Segment Start: DATASET RECORDS
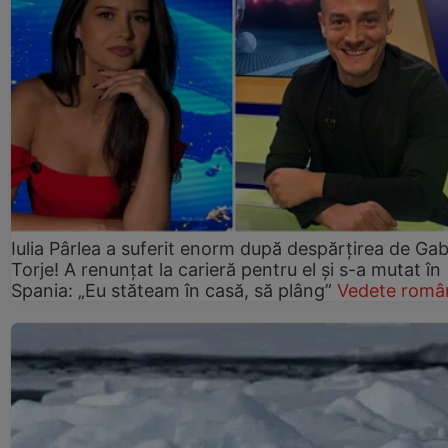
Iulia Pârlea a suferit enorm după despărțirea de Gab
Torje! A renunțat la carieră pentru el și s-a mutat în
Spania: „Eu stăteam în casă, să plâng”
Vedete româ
Segment End: DATASET RECORDS
Segment Start: DATASET RECORDS
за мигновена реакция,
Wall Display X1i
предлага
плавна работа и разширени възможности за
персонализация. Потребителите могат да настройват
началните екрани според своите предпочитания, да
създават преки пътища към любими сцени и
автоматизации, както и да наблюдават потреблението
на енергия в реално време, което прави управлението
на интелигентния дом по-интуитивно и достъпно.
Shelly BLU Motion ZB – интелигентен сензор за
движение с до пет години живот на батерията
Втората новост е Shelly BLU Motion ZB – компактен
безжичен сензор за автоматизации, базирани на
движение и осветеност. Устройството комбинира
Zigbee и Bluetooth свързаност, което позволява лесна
Segment End: DATASET RECORDS
Your task for the entries above: copy exactly the span starting with the line with "началните екрани според" and going on through the line with "Zigbee и Bluetooth", both lines included, and nothing else.

■ REPLY TO THE EXERCISE ■
началните екрани според своите предпочитания, да
създават преки пътища към любими сцени и
автоматизации, както и да наблюдават потреблението
на енергия в реално време, което прави управлението
на интелигентния дом по-интуитивно и достъпно.
Shelly BLU Motion ZB – интелигентен сензор за
движение с до пет години живот на батерията
Втората новост е Shelly BLU Motion ZB – компактен
безжичен сензор за автоматизации, базирани на
движение и осветеност. Устройството комбинира
Zigbee и Bluetooth свързаност, което позволява лесна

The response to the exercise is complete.